$\newcommand{\Neg}{\phantom{-}}$When solving a system of equations: $$ \frac{dX}{dt}= \begin{bmatrix} 1 & \Neg0 & \Neg1\\ 1 & -1 & \Neg0 \\ 0 & \Neg0 & \Neg1 \end{bmatrix}X, $$ I find the characteristic equation to be $(1-\lambda)^2(-1-\lambda)$.
Does this imply that the general solution is $X=(2)C_1K_1e^{\lambda_1t}+C_2K_2e^{\lambda_2t}$? Or are there only two eigenvectors?

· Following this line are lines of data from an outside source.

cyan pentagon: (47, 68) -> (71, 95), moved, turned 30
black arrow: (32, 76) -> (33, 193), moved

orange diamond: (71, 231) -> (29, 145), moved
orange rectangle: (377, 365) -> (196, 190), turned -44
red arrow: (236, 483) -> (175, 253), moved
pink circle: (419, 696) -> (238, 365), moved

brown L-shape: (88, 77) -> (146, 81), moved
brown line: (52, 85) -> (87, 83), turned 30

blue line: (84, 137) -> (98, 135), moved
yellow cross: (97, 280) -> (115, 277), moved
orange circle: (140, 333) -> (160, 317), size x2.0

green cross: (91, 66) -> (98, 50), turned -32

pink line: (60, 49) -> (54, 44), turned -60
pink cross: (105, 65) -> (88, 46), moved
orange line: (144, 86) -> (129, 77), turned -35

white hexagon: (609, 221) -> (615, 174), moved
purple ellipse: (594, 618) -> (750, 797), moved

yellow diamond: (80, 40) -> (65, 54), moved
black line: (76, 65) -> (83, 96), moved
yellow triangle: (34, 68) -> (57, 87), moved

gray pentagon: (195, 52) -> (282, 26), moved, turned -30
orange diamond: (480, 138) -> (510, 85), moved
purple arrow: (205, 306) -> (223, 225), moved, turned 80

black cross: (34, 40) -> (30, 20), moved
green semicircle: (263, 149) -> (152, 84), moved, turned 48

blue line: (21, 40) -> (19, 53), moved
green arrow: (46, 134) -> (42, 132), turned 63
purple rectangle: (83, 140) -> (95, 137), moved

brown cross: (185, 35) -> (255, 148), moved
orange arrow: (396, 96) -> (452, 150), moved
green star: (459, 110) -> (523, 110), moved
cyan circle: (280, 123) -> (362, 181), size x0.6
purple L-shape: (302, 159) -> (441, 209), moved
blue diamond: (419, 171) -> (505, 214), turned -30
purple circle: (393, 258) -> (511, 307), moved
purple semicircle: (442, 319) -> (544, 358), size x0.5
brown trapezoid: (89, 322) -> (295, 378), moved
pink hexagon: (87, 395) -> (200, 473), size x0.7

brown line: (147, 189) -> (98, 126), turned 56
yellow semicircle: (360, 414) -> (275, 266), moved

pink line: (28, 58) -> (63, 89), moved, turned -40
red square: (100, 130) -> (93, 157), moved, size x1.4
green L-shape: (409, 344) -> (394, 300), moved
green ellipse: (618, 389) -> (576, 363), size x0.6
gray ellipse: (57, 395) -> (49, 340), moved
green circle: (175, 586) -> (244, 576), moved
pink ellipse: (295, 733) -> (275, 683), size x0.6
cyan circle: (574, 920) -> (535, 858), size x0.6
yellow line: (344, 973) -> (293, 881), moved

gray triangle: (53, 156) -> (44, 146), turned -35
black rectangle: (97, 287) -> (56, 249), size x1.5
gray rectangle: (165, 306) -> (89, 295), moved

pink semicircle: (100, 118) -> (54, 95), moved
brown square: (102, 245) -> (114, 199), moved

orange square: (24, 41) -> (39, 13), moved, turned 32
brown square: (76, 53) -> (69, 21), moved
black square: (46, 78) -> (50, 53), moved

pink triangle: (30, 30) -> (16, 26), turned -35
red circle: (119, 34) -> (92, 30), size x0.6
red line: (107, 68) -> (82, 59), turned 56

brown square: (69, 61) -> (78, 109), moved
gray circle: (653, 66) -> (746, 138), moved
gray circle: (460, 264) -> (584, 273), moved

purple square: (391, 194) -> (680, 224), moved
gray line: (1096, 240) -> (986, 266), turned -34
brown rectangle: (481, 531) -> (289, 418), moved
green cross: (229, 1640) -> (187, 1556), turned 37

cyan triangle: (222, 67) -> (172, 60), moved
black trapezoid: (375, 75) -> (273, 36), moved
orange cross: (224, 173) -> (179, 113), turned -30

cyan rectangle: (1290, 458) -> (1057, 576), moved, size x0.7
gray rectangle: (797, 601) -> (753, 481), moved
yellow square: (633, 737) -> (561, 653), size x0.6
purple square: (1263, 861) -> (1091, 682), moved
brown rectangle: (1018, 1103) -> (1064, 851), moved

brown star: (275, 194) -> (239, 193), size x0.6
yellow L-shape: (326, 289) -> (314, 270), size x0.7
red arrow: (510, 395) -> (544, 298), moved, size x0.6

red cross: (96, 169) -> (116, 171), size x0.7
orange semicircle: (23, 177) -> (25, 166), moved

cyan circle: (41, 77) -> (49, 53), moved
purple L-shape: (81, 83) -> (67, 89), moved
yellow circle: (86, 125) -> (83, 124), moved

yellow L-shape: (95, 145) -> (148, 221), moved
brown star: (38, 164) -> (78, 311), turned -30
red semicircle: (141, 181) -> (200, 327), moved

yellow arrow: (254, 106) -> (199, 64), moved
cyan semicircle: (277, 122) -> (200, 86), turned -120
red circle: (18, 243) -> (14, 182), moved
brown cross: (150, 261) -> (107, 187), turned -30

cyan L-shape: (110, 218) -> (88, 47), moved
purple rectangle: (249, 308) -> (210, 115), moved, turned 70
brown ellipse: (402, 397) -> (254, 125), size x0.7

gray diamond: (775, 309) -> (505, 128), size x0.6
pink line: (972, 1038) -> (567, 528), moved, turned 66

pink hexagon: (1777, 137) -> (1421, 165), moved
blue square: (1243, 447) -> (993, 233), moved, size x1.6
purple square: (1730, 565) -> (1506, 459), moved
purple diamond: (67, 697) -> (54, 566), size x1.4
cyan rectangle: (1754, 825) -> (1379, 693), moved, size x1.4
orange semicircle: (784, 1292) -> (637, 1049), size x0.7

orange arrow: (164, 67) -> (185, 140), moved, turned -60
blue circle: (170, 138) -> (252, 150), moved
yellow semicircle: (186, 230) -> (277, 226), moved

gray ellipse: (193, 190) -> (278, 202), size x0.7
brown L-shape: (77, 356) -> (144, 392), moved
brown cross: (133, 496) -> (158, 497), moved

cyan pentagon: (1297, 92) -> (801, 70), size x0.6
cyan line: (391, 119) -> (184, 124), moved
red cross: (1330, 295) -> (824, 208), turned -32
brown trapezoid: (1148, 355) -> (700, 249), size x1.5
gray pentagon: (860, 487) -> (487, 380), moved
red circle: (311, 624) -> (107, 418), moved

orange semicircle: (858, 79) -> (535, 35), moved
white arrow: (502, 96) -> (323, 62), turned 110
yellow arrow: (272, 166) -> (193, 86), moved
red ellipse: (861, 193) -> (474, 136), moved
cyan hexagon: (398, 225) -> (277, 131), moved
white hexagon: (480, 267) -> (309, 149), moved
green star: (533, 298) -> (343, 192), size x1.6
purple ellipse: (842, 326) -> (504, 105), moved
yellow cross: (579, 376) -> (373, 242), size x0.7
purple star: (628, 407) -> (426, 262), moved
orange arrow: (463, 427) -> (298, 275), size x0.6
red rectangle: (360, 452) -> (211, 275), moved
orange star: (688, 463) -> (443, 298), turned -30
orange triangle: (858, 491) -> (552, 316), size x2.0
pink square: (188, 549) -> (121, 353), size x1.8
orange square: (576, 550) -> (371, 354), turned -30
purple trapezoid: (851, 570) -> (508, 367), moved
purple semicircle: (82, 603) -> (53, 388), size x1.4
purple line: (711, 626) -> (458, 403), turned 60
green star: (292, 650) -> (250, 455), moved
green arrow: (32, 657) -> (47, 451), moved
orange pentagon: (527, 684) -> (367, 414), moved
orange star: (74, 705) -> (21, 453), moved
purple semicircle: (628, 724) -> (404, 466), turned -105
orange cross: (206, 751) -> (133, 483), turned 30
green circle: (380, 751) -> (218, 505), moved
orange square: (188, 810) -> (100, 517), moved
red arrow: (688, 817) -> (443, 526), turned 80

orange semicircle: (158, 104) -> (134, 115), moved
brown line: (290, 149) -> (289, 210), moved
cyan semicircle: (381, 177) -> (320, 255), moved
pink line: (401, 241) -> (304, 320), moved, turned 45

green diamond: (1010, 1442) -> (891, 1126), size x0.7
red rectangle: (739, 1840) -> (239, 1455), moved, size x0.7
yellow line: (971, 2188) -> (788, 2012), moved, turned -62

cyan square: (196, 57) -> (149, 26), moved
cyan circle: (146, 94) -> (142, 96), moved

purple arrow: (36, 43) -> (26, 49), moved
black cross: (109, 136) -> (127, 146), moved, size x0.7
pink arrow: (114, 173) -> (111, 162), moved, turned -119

Making the solution $X=C_1K_1e^{\lambda_1t}+C_2K_2e^{\lambda_2t}$?
Suppose $A$ is a $3 \times 3$ matrix with eigenvalues $\lambda$, $\lambda$, and $\mu$.
If $A$ has three linearly independent eigenvectors $K_{1}$, $K_{2}$, and $K_{3}$, the general solution of $X' = AX$ is $$ X(t) = e^{\lambda t}(c_{1}K_{1} + c_{2}K_{2}) + c_{3} e^{\mu t}K_{3}. $$
Otherwise, there exist two linearly independent eigenvectors $K_{1}$ and $K_{3}$ of $A$ and a vector $K_{2}$ such that $AK_{2} = K_{1} + \lambda K_{2}$, and the general solution is $$ X(t) = e^{\lambda t}\bigl[(c_{1} + c_{2}t)K_{1} + c_{2}K_{2}\bigr] + c_{3} e^{\mu t}K_{3}. $$